Все были повергнуты в печаль, но в отличии от Августа, они знали, что Годрик не мучился. Постепенно начал проявляться дождь. Солдаты смогли это заметить, только когда их покойный друг стал постепенно мокнуть, и из его глаз будто бы струились скорбные слёзы, Сами солдаты даже не реагировали на какие-либо раздражители — все копали могилу для своего товарища, кто-то ушёл к дендрарию собрать цветов. Никто не остался без дела, если кого-то покидали силы, его тут же заменял другой. В течение десяти минут могила была готова. В неё положили Годрика, и, стоя под дождём ещё несколько минут, его сослуживцы прощались с ним, вспоминая все светлые моменты. За каждый такой счастливый момент, что погибший смог подарить своим друзьям, Вольф представлял, как будет карать виновных.

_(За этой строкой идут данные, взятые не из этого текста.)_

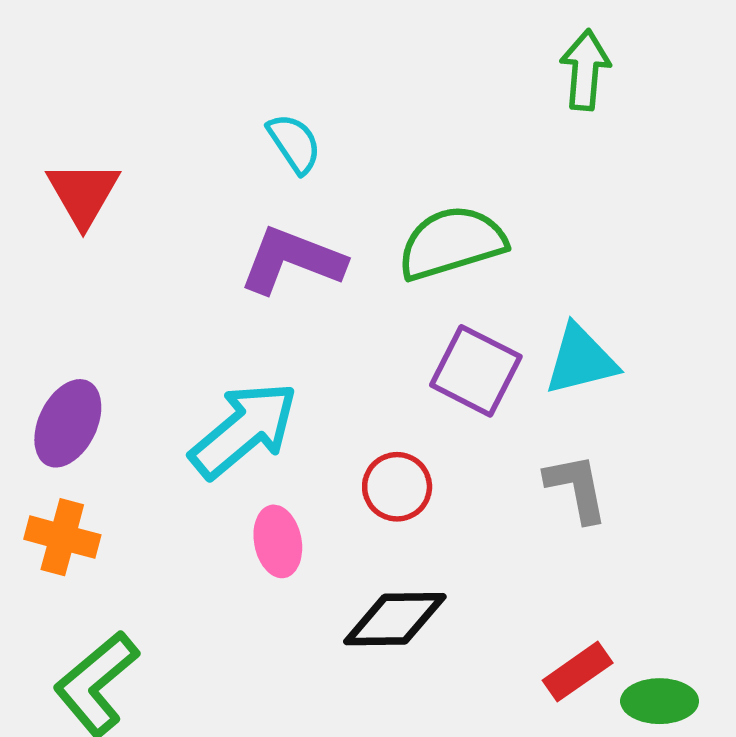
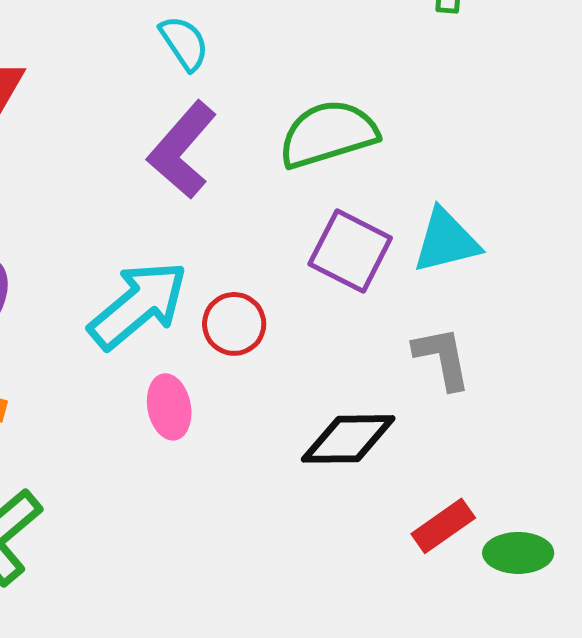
purple L-shape: (292, 260) -> (182, 150), turned -70
red circle: (397, 487) -> (234, 324), moved
black diamond: (395, 619) -> (348, 439), moved

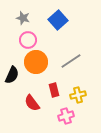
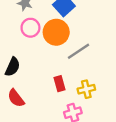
orange circle: (36, 62) -> (56, 32), moved
red semicircle: (32, 103) -> (16, 98), moved

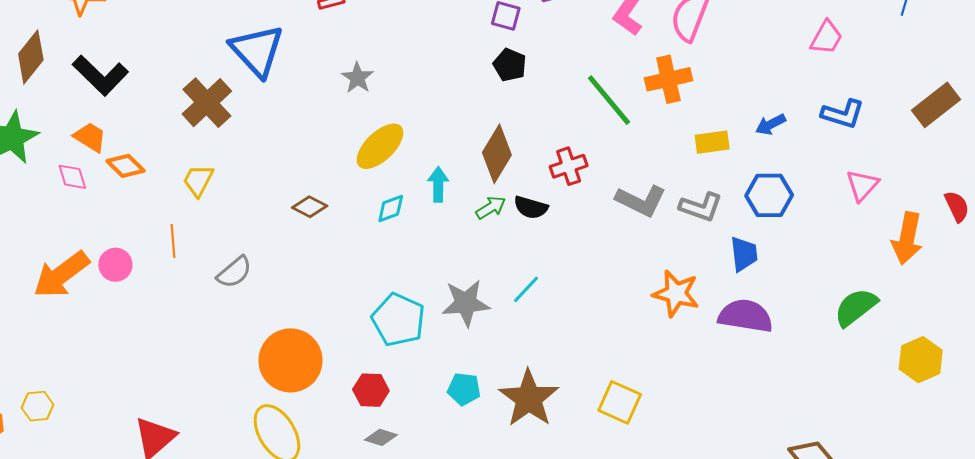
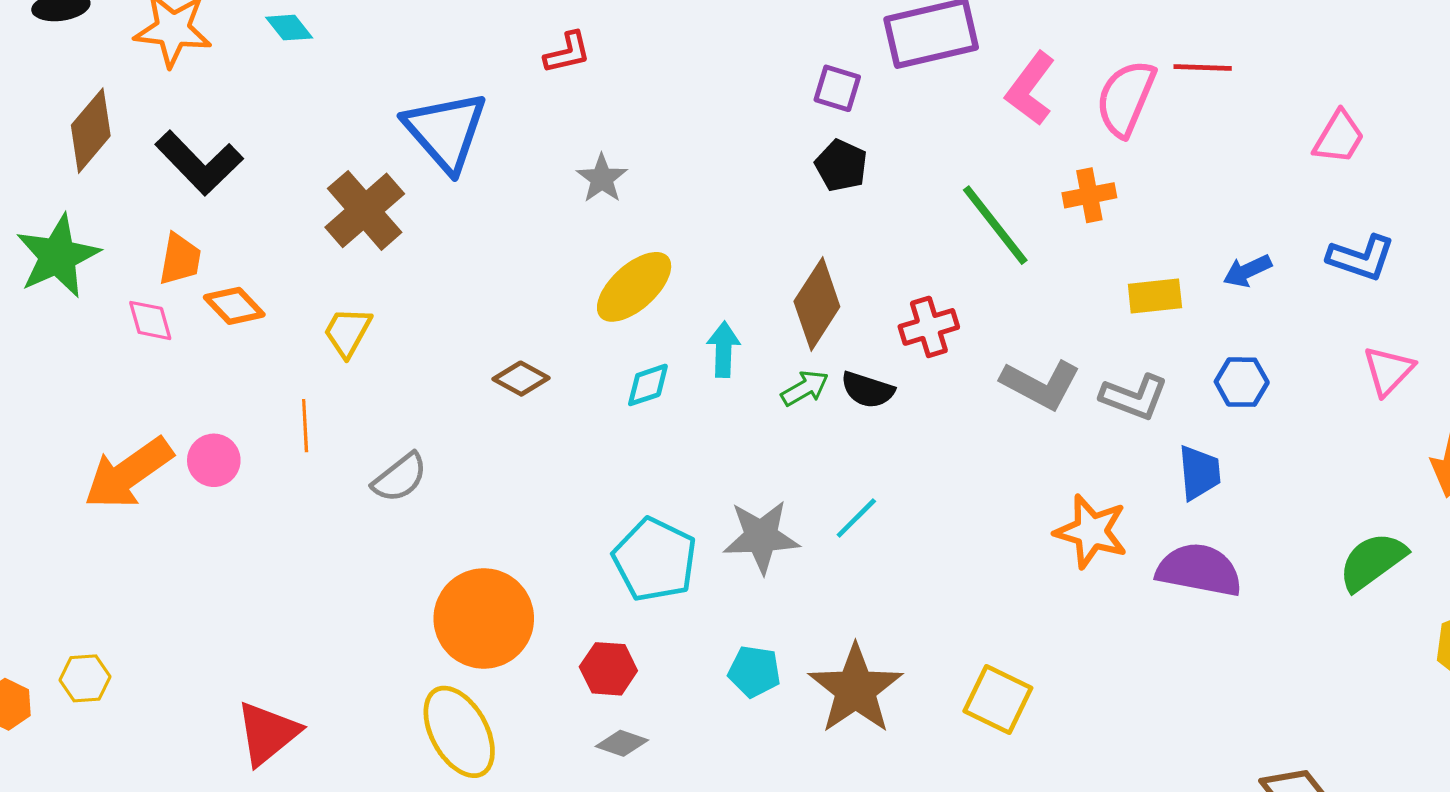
orange cross: (668, 79) -> (1089, 195), size x0.7
orange trapezoid: (90, 137) -> (180, 259), turned 66
blue hexagon: (769, 195) -> (1242, 382), size x0.7

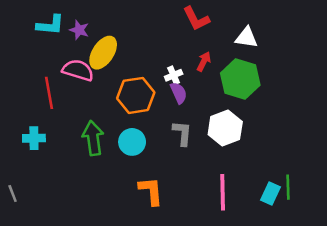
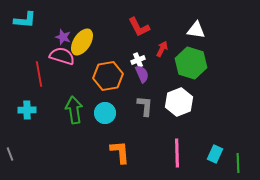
red L-shape: (196, 19) -> (139, 27), moved
cyan L-shape: (50, 25) -> (25, 20), moved
purple star: (79, 30) -> (63, 37), moved
green line: (288, 187) -> (238, 163), moved

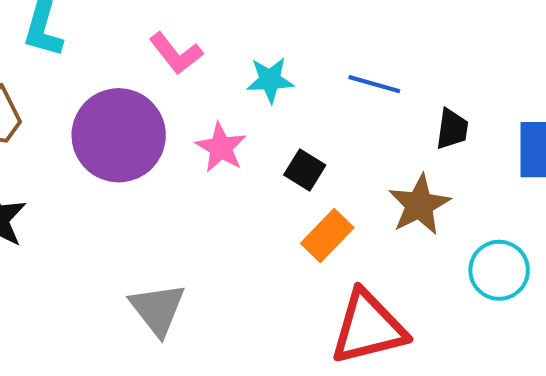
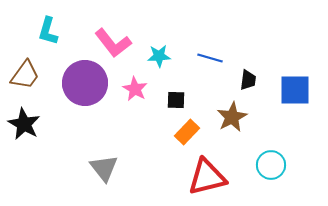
pink L-shape: (176, 53) -> (113, 43), size x1.4
black square: (305, 170) -> (176, 100), turned -30
cyan circle: (499, 270) -> (271, 165), moved

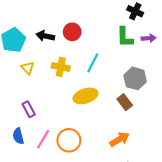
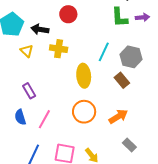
black arrow: (45, 36) -> (40, 29), moved
cyan line: (93, 63) -> (104, 52), moved
yellow ellipse: (85, 96) -> (84, 76), turned -75
orange circle: (69, 140) -> (84, 112), moved

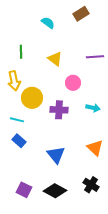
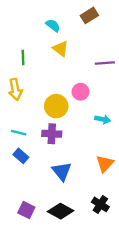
yellow triangle: (55, 59) -> (61, 49), moved
yellow circle: (32, 98) -> (56, 106), moved
purple cross: (59, 110) -> (52, 134), moved
orange triangle: (95, 148) -> (105, 164), turned 30

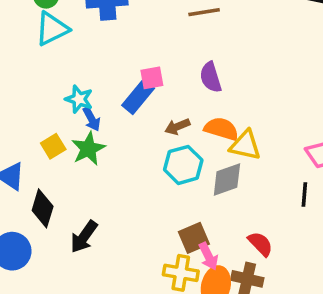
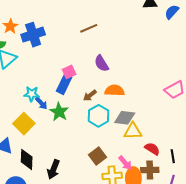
yellow triangle: (245, 145) -> (133, 131), moved
yellow square: (53, 146) -> (24, 124), size x1.5
green star: (88, 149) -> (59, 112), moved
gray diamond: (227, 179) -> (125, 118), turned 40
black line: (304, 194) -> (173, 156), moved
brown square: (194, 238) -> (98, 156), moved

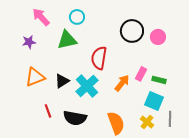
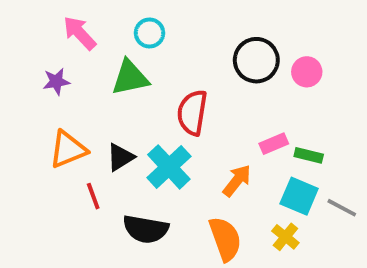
pink rectangle: (141, 74) -> (274, 144), turned 40
orange arrow: (122, 83) -> (237, 181), moved
red line: (48, 111) -> (93, 196), moved
gray line: (170, 119) -> (342, 208), moved, turned -63

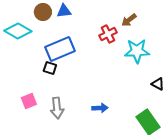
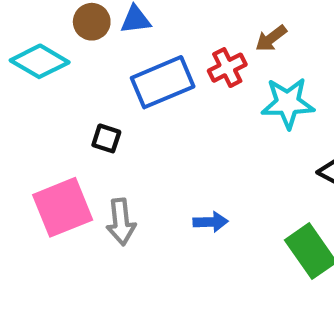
blue rectangle: (60, 49) -> (163, 82), moved
pink square: (29, 101) -> (63, 207), size x1.8

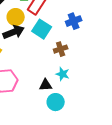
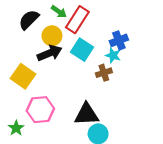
cyan star: (63, 74) -> (113, 55), moved
black triangle: (46, 85) -> (87, 114), size x1.6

— От лица всего отряда благодарю тебя за службу, — произнёс Вольфганг и отдал честь. Остальные последовали примеру. Закончив со своим прощанием, Вольф первый начал закапывать покойного. Сначала земля попадала на ноги, постепенно поднимаясь вдоль тела, чтобы остальные тоже успели проститься. Пока все они работали лопатами, дождь не прекращался, постепенно набирая силу. Раздался гром, и, все резко замерли. В самом начале им показалось, что прозвучал очередной выстрел. Никто не рисковал повернуться или поднять голову, только через минуту единственный шум дождя успокоил их. Яма была зарыта, сверху погрузили шесть цветков синей орхидеи. Кто-то остался дальше стоять у могилы, кто-то ушёл внутрь замка. Каждый прощался с погибшим так, как мог, так, как хотел.

Вольфганг покинул могилу последним — вместе с Годриком он похоронил и Генриха. Он чувствовал то, что его друг погиб. Его тело лежит где-то в Фюссене, спрятанное от всех. Вольфганг найдёт его и похоронит, не позволит ему лежать там, где он встретил смерть. Сейчас Вольфу требовались силы, ведь нужно сообщить о смерти офицера оставшимся людям.

Полностью промокший, Вольфганг шёл по голому деревянному полу туда, где надеялся отдохнуть и восстановить силы, а позже, рассказать всё как есть. Подъём по каменным ступеням винтовой лестницы дался с большим трудом. Юноша почти выдохся, но оказался на нужном этаже. Его клонило вбок, веки слипались, но он сумел дойти до своей спальни. Не закрыв дверь, позабыв о личном пространстве и безопасности, он упал на мягкую кровать в полностью промокшем обмундировании. Вольфганг закрыл глаза и мгновенно уснул.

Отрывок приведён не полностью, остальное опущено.